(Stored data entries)
*** Block opens ***
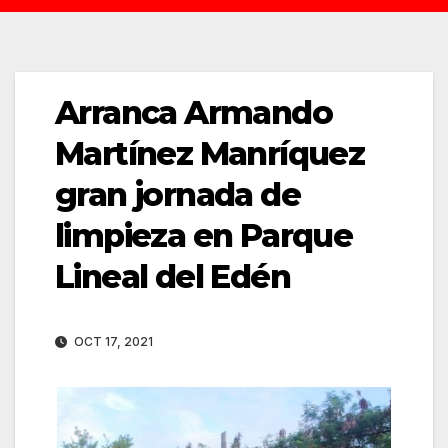
Arranca Armando
Martínez Manríquez
gran jornada de
limpieza en Parque
Lineal del Edén
OCT 17, 2021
*** Block closes ***
▶ **Problem requirements**:
Exclude the pictures and reproduce every entry exactly.

▶ **Solution**:
Arranca Armando
Martínez Manríquez
gran jornada de
limpieza en Parque
Lineal del Edén
OCT 17, 2021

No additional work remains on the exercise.